Medical innovation in Assisted Reproductive Technology (ART) has rapidly outpaced the statutory Estate and Tax guidance that governs the inheritance rights of children conceived by such technology. The use of cryopreserved reproductive material and embryos poses a significant challenge for estate planning: how must we draft and administer multi-generational trusts to protect the wealth of families created by such technology?

            According to the 1992 Fertility Clinic Success Rate and Certification Act, ART is defined as fertility treatments in which both eggs and embryos are handled, specifically, medical procedures that surgically remove eggs from a woman’s ovaries, combine them with sperm, and return them to a woman’s uterus. The most common types of ART include in vitro fertilization-embryo transfer (IVF-ET), gamete intrafallopian transfer (GIFT), zygote intrafallopian transfer (ZIFT), and frozen embryo transfer (FET).

            The advancement of reproductive technology has enabled reproductive material to remain viable decades later. In fact, embryos can be preserved and used to conceive a child years after both of the genetic parents are deceased. While this may seem like an exceedingly rare circumstance, as of 2011, “the Social Security Administration reported receiving more than 100 applications for Social Security survivor benefits on behalf of posthumously conceived children.” It is unsurprising that this type of medical innovation has prompted innumerable estate planning questions to which applicable statutory guidance is yet to exist. Thus, courts are tasked with interpreting the wills and trusts of decedents who would have likely considered ART to be the subject of science fiction at the time of executing their wills or trusts.

            A core task of estate planning is to create documents that secure the future transfers of a family’s wealth, while protecting the inheritance from unfriendly or uncertain tax environments. An estate planning tool that seeks to accomplish such a task is called a multi-generational trust, which allows a grandparent to transfer money or property to his or her grandchild without transferring it to the grandchild’s parent first, thus skipping a generation of estate tax liability. However, such transfers will incur an astronomical generation-skipping tax (GST) rate of 40% on the value of the transferred money or property that exceeds the $11.8 million exemption, per the Tax Cuts and Jobs Act (TCJA) of 2018. Put simply, an individual’s generational assignment has remarkable tax implications.
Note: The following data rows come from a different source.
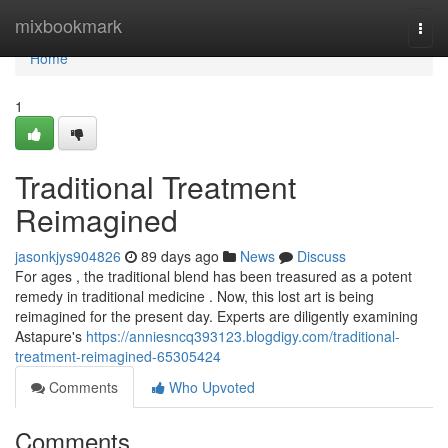
Home
mixbookmark
Togg
navi
Home
1
Traditional Treatment
Reimagined
jasonkjys904826
89 days ago
News
Discuss
For ages , the traditional blend has been treasured as a potent
remedy in traditional medicine . Now, this lost art is being
reimagined for the present day. Experts are diligently examining
Astapure's
https://anniesncq393123.blogdigy.com/traditional-
treatment-reimagined-65305424
Comments
Who Upvoted
Comments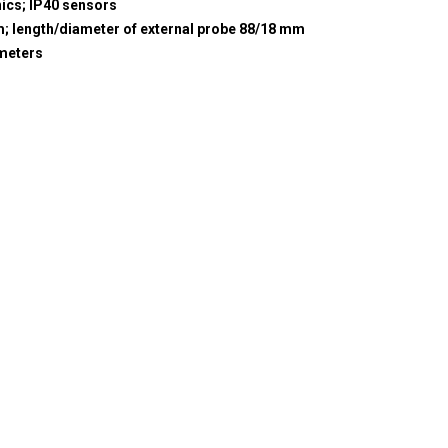
nics; IP40 sensors
m; length/diameter of external probe 88/18 mm
meters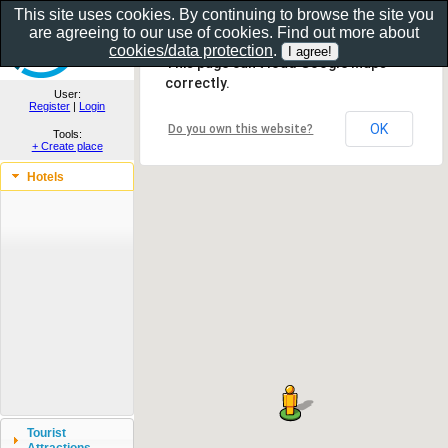
This site uses cookies. By continuing to browse the site you
are agreeing to our use of cookies. Find out more about
Show as gallery..
cookies/data protection
.
This page can't load Google Maps
correctly.
User:
Register
|
Login
OK
Do you own this website?
Tools:
+ Create place
Hotels
Tourist
Attractions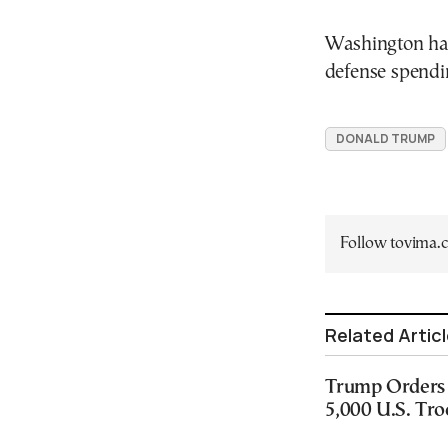
Washington has
defense spendin
DONALD TRUMP
Follow tovima
Related Artic
Trump Orders 
5,000 U.S. Tr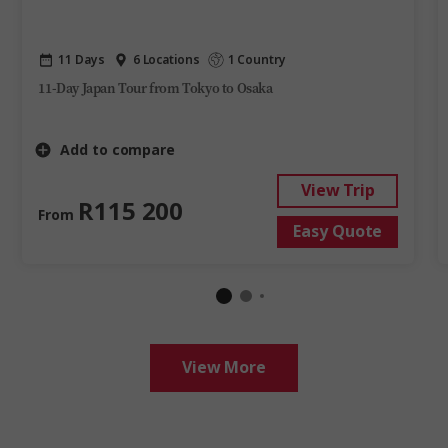
11 Days
6 Locations
1 Country
11-Day Japan Tour from Tokyo to Osaka
Add to compare
View Trip
R115 200
From
Easy Quote
View More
            The collision between traditional estate law notions and current tax code begets the question: what is the generational assignment for children born posthumously by ART? The Internal Revenue Code offers rudimentary guidance:

  • 26 U.S. Code § 2651(f)(2) provides that if an estate or trust has an interest in property, each individual having a beneficial interest in such entity shall be assigned to a generation.
  • § 2651(f)(1) provides that when an individual is assigned to more than one generation, he or she is assigned to the youngest such generation.
  • § 2651(d)(2) states that the GST applies to gifts or transfers made to individuals at least 37.5 years younger than the donor, meaning that the individual need not be a lineal descendant.
  • § 2651(e) creates an exception for persons with a deceased parent, stating that if an individual’s parent who is a lineal descendant of the donor is dead at the time of the transfer, such individual shall be treated as if she was a member of the generation which is 1 generation below the lower of the transferor’s generation (i.e., a grandchild).
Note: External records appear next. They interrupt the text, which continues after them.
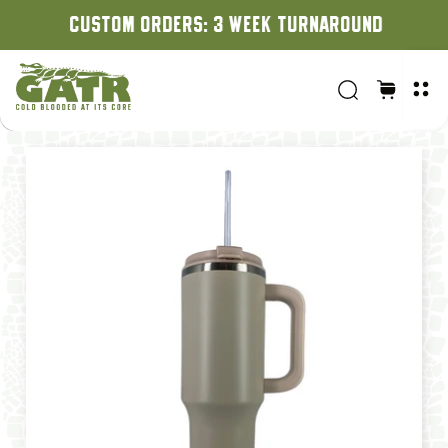
CUSTOM ORDERS: 3 WEEK TURNAROUND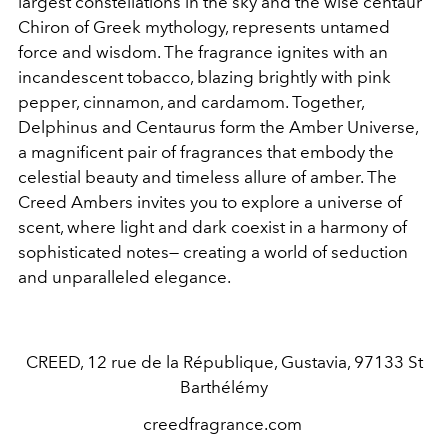
largest constellations in the sky and the wise centaur
Chiron of Greek mythology, represents untamed
force and wisdom. The fragrance ignites with an
incandescent tobacco, blazing brightly with pink
pepper, cinnamon, and cardamom. Together,
Delphinus and Centaurus form the Amber Universe,
a magnificent pair of fragrances that embody the
celestial beauty and timeless allure of amber. The
Creed Ambers invites you to explore a universe of
scent, where light and dark coexist in a harmony of
sophisticated notes— creating a world of seduction
and unparalleled elegance.
CREED,
12 rue de la République, Gustavia, 97133 St
Barthélémy
creedfragrance.com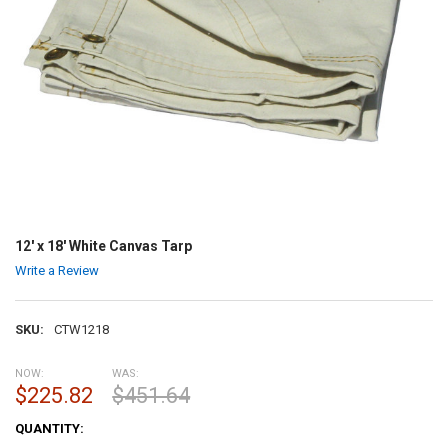
12' x 18' White Canvas Tarp
Write a Review
SKU:
CTW1218
NOW:
WAS:
$225.82
$451.64
CURRENT
QUANTITY:
STOCK: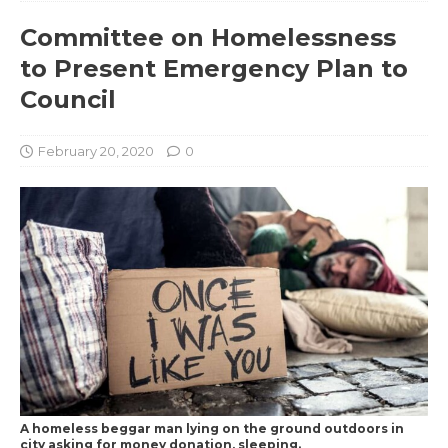
Committee on Homelessness
to Present Emergency Plan to
Council
February 20, 2020
0
A homeless beggar man lying on the ground outdoors in
city asking for money donation, sleeping.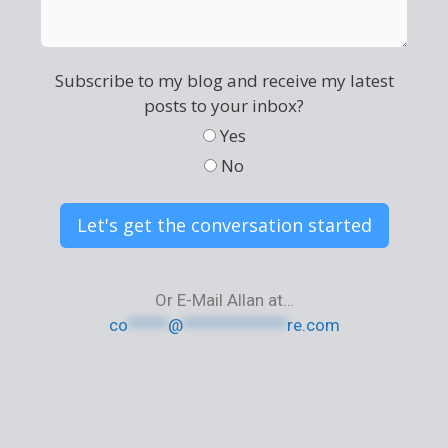
Subscribe to my blog and receive my latest
posts to your inbox?
Yes
No
Let's get the conversation started
Or E-Mail Allan at…
co
*****
@
*************
re.com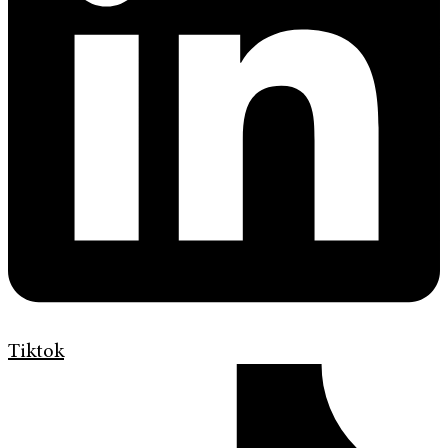
Tiktok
            Consider a parent who seeks to use the cryopreserved eggs, sperm or embryos of a deceased child to give life to his or her own grandchildren. To what generation does that conceived child belong? Would the child be the child of the parent or would the child be the grandchild? Would the predeceased parent exception apply? Would § 2651(f)(1) treat such a child as a grandchild? If the reproductive material was preserved for enough time, perhaps the 37.5-year threshold would trigger a generational shift regardless.

             The staggering legal uncertainty surrounding ART signals courts and legislatures to adopt reliable methods of administering the inheritance rights of children conceived by evolving technology. Without sophisticated models, fiduciaries are left stretching age-old principles of estate law to fit the needs of unimaginable and ever-changing family structures.